Delta, Ontario, is a community in the Township of Rideau Lakes, Leeds and Grenville County in Eastern Ontario. The village is located between two lakes, Upper Beverley and Lower Beverley, along highway 42, approximately 15 kilometres west of Athens, Ontario and 28 kilometres east of Westport, Ontario.


The founder of Delta was Abel Stevens, a loyalist from Vermont who arrived in this area in February 1794 with several families and squatted on upper reaches of Plum Hollow Creek. The area was unsurveyed and Stevens petitioned to be granted land around both the rapids at Delta and the "Great Falls" at Lyndhurst, applying to set up an iron foundry in that location (Lyndhurst). The first survey lines were run into the area by William Fortune in July 1794 and then in 1795, surveyor Lewis Grant ran the initial survey of what was to become Bastard Township. In 1796 sufficient surveying had been done to grant Stevens 5 lots in Bastard Township (on June 2, 1796 - 700 acres total) including 3 over what is today's Delta (Lots 23, 24 & 25 in the 9th Concession of Bastard Township).[1]

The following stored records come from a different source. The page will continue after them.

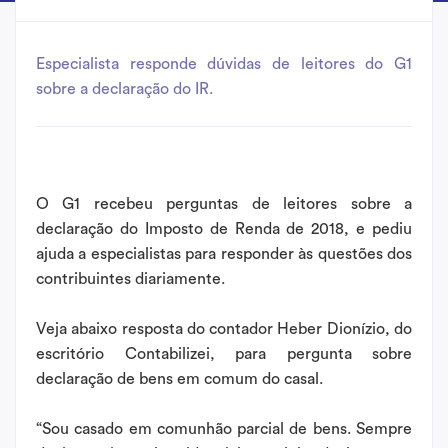
Especialista responde dúvidas de leitores do G1
sobre a declaração do IR.
O G1 recebeu perguntas de leitores sobre a
declaração do Imposto de Renda de 2018, e pediu
ajuda a especialistas para responder às questões dos
contribuintes diariamente.
Veja abaixo resposta do contador Heber Dionízio, do
escritório Contabilizei, para pergunta sobre
declaração de bens em comum do casal.
“Sou casado em comunhão parcial de bens. Sempre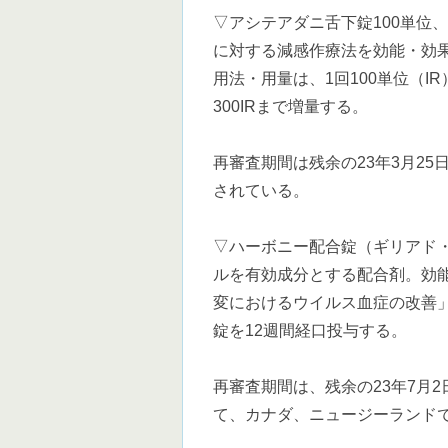
▽アシテアダニ舌下錠100単位
に対する減感作療法を効能・効
用法・用量は、1回100単位（I
300IRまで増量する。
再審査期間は残余の23年3月2
されている。
▽ハーボニー配合錠（ギリアド
ルを有効成分とする配合剤。効能
変におけるウイルス血症の改善」
錠を12週間経口投与する。
再審査期間は、残余の23年7月
て、カナダ、ニュージーランド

In about 1796, Abel Stevens had a wooden sawmill built, the mill is recorded in Lewis Grant's 1797 field notes as "Wm. Stevens Mill"[2] - William was Abel's cousin. It is assumed this first sawmill was built sometime after Stevens received his land grant (June 2, 1796). A wooden grist mill was added later (likely powered by the same waterwheel as the sawmill). The exact location of the first mill uncertain, it is shown as being on the south side of the creek on Grant's 1797 survey map of Bastard Township. That location is believed to be somewhere near the intersection of today's Matthew Street and King Street since Recreation Street and the Drive Shed for the Old Stone Mill are located over the original creek bed.[3] Anecdotal history (memoirs of Niel Sliter) indicate that the mill burned down twice.

Early references (Stevens' petitions) to the area are as Stevenstown, as the regional area (township) not a village, but later this name became synonymous with the fledgling village that developed after the first mill was built. Stevens was responsible for local roads that helped to develop Delta, firstly, in 1794, a rough road from Brockville to the Delta area (built for the settlers wagons), then a road to the Lyndhurst area, and then, in 1798, he had a road built from Lyndhurst to the main road near Kingston Mills. These collectively became known as the "Kingston Back Road."

From 1803 to 1808, Abel Stevens leased his mill to Nicholas Mattice. In June 1808 he sold his mills and the land they were on to William Jones.[4] By 1808 a second sawmill had built in the village by Abel Steven's Jr. on today's Foundry Creek.[5]

In 1810, William Jones and his business partner Ira Schofield, started construction on a new mill, a 3+12-storey, Georgian architecture style, stone mill, using an automated mill design by American inventor Oliver Evans. The mill was located on bedrock, north of Stevens' original mill, and the creek from the Upper Beverley lakes was diverted to this new mill. Abel Stevens' original c. 1796 dam likely raised the water in the original lower Upper Beverley Lake by about 4 to 5 feet (based on the appearance of the two Upper Beverley lakes on Grant's 1797 survey map of Bastard Township), the new stone mill, which acted in part as its own dam, with an adjacent bywash, raised the water level by about 9 feet (+/-), forming one lake where there had originally been two.[6]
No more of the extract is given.